Quilt Walk History
In 1863, Jens Neilson led 54 pioneer families across the high plateau east of Parowan to settle the new town of Panguitch. They followed the route over the rugged Bear Valley, part of the Spanish Trail. They went to work as soon as they arrived, clearing land, digging irrigation, and planting crops to establish their new home. The winter of 1864-65 was harsh, however, and crops did not mature.
Faced with the choice of starvation during the fierce winter conditions, seven men left Panguitch for Parowan to get flour and supplies for the starving settlers. Alexander Matheson, William Talbot, Thomas Richards, Jesse Lowder, John Butler, Thomas Adair, and John Paul Smith drove their wagon as far as the could before getting bogged down in heavy snow. At the head of Bear Valley the deep snow forced the men to abandon their oxen and wagon and continue on foot.
As they sunk knee deep with each step, the men stopped to lay down a quilt and pray. While on their knees on the quilt, the men realized they had not sunk down into the snow. They stood and walked across the quilt, then layed another. They continued their journey by walking on the quilts all the way across the mountain to Parowan.

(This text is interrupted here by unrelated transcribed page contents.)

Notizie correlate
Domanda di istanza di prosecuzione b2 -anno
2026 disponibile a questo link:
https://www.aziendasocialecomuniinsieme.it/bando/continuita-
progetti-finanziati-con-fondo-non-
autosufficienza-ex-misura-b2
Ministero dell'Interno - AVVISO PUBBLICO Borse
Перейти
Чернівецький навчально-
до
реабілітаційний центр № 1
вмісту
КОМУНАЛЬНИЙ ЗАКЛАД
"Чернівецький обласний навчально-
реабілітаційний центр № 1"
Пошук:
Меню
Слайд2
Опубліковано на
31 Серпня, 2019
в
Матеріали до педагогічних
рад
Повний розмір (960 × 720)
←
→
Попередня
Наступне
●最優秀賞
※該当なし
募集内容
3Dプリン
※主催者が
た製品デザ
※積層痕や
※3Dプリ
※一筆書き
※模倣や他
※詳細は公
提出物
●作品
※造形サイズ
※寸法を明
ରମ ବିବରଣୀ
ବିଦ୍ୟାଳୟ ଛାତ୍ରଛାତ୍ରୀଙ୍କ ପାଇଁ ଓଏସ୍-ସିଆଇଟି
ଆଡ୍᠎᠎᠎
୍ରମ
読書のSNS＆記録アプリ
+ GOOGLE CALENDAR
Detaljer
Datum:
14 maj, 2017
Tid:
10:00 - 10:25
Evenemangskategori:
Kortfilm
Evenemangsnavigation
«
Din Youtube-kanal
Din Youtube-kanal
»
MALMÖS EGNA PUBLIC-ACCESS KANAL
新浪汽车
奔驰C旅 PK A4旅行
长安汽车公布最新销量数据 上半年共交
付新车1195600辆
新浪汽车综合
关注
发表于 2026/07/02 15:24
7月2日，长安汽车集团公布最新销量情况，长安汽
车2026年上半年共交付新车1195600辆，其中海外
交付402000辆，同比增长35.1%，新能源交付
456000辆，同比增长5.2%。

Alex Matheson wrote, “At one time we were about to give up but we had a little prayer circle and asked God for guidance. We decided if we had faith as big as a mustard seed we could make it and bring back flour to our starving families. So we began our quilt laying in prayerful earnest. In this way we made our way over the deep-crusted snow to Parowan. The return trip was harder with the weight of the flour, but we finally made it to our wagon and oxen and on home.”
Annual Quilt Walk Festival
The journey became known as the Quilt Walk and cemented a close tie between the two communities. This life-saving trek is commemorated each June during the Quilt Walk Festival, featuring a quilt show, pioneer home tours, a vintage car and tractor parade, heritage fair and dinner theater.